If they had treated the judgment as a personal one against Lorance, they would have declined to take jurisdiction and dismissed the appeal for want of a bond.
What we are asked to do is to reverse this decision of the court and to hold that this was a personal judgment; and to render such judgment as they should have rendered, had they so held, and the transcript had contained an important paper, which was not then embodied in it.
It is true that this court has authority to amend a judgment after the expiration of the term at which it was rendered, in order to correct clerical mistakes or errors, or to add an omitted clause necessary to give it effect, when there is anything in the judgment by which to amend. Chambers v. Hodges, 3 Tex. 517; Trammell v. Trammell, 25 Tex. Sup. 261.
But it has no revisory or appellate powers over such judgment and cannot under the guise of an amendment modify or enlarge a previous judgment so as to make it express something which the court did not pronounce, though it should clearly appear that they ought to have so decided. Freeman on Judgments, Sec. 70. It is clerical and not judicial errors that may be corrected, and to obtain such *191correction, it must at least be shown that the court intended to pronounce a different judgment from the one entered up. Ibid.
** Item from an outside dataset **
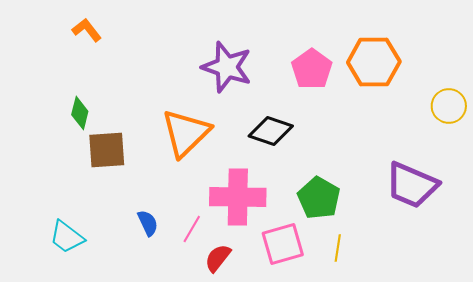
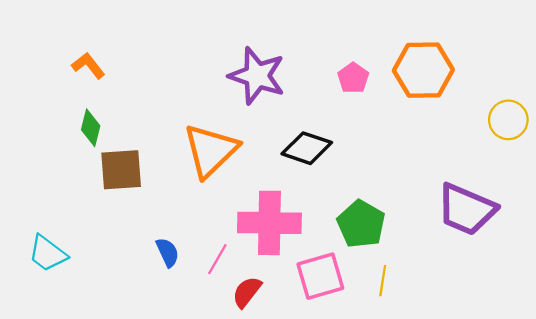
orange L-shape: (87, 30) -> (88, 66), moved
pink pentagon: (312, 69) -> (353, 78), size x0.7
cyan trapezoid: (67, 237) -> (48, 253), moved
Now, whatever our opinion might be as to whether our predecessors were right or wrong in holding this a judgment against Lorance, as administrator, and we do not mean to intimate that we differ from them the least on this question, we could not reverse their decision. If we could not do this upon the record before them, we cannot do so with the appeal bond added.
The simple filing of an appeal bond, an act of the clerk and of the parties defendant, cannot change the natur.e of the judgment from which the appeal is taken.
If it was not a personal judgment before, it was not such after the bond was filed. If this court held that it was not a personal judgment as to Lorance without the presence of the bond, we have no right to say that they would have held differently had the bond been a part of the record.
If we once establish a precedent that judgments rendered at former terms are to be opened for the purpose of letting in papers which should have been before the court when the cases were decided, and which would have justified a different conclusion from the one reached, we open a door for the reconsideration of every cause determined upon an imperfect record.
This motion cannot be granted for another reason : The bond describes the judgment as one recovered by the administrator of Russell Marchbanks against Lorance and C. R. & J. R. Haley for the sum of $901.25 in money and $627.88 in notes payable to the latter, and for 28-33 of the value of three horses in the hands of Lorance as administrator, valued at $40, and for twenty-eight thirty-thirds of the value uncollected on a certain judgment rendered May 1, 1875, in favor of said Lorance against C. R. & J. R. Haley, the value of which is not stated, besides costs of suit, from which judgment the said Lorance & C. R. & J. R. Haley had appealed to the Supreme Court.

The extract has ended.